While it is not healthy to allow the DeFi platforms to function like hedge funds, they need not be excessively regulated. The specialty of decentralized products is likely to lose its edges under excessive impositions by financial authorities.

  • Moderate regulations, on the other hand, should act as a buffer against losses.

Regulations, on the other hand, are important as this prevents people from following the lure of high returns; often going overboard and losing their entire fortune in the process.

  • A mild leash should open alternative financial territories to all categories of investors.

Exercising a mild control over the investment enables investors of varying capacities to participate on those platforms; thus paving the way for financial inclusion furthering into the often-discussed ‘equitable wealth distribution’.

  • Moderately regulated platforms are more likely to adapt to the changing needs of people in the financial market. 

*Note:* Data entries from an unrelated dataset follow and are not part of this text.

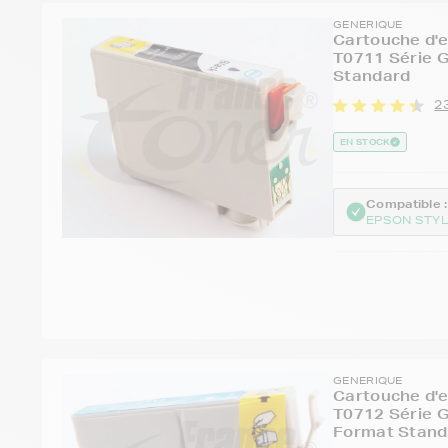
GENERIQUE
Cartouche d'
T0711 Série 
Standard
2
EN STOCK
Compatible :
EPSON STYL
GENERIQUE
Cartouche d'
T0712 Série G
Format Stand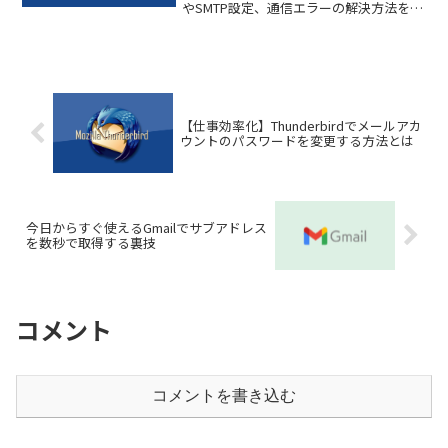
やSMTP設定、通信エラーの解決方法を初
心者向けに分かりやすく紹介します。
【仕事効率化】Thunderbirdでメールアカ
ウントのパスワードを変更する方法とは
今日からすぐ使えるGmailでサブアドレス
を数秒で取得する裏技
コメント
コメントを書き込む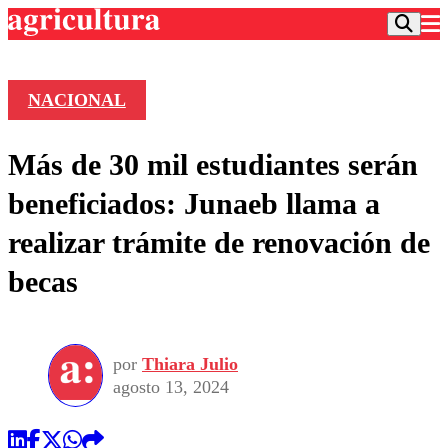
NACIONAL
Podcast
Más de 30 mil estudiantes serán
Frecuencias
Agricultura TV
beneficiados: Junaeb llama a
Deportes
realizar trámite de renovación de
Entretención
Colo Colo
Noticias
becas
Motor
Vida Social
Otros Deportes
Dato Practico
Publicaciones en medios
Seleccion Chilena
Economía
Opinión
Torneo Internacional
Internacional
por
Thiara Julio
Programas
Torneo Nacional
Nacional
agosto 13, 2024
Comercial
Universidad Católica
Política
Universidad de Chile
Sustentabilidad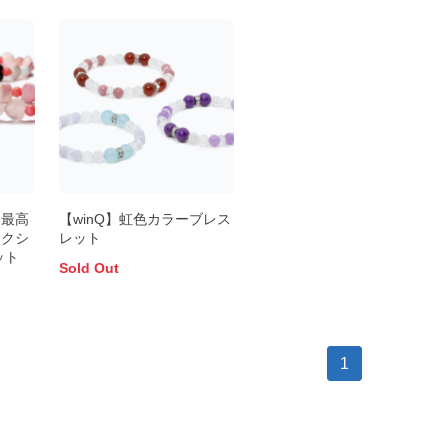
、最高
【winQ】虹色カラーブレス
ンクシ
レット
ット
Sold Out
1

DeFi platforms witness moderate regulation. The applications still retain their capacities of up-scaling and may adapt to the frequently changing needs of the world.

Also Read: DeFi in 2021: An Outlook in Undercollateralized Lending

Conclusion

The DeFi space has had to adapt to the quick-changing nature of markets and compliance is no exception. Decentralized tools present an alternative to the traditional financial system established by institutions commanding faith. Here intermediaries are necessary for holding client assets and operate transactions. The current framework of regulation based on this traditional model will undoubtedly encounter ways it fits only awkwardly onto a new system predicated on the absence of intermediaries. 

While the authorities intend to protect the interest of common investors. It may regulate by imposing a percentage ceiling on investors’ total worth beyond which they cannot invest in the alternate financial instruments.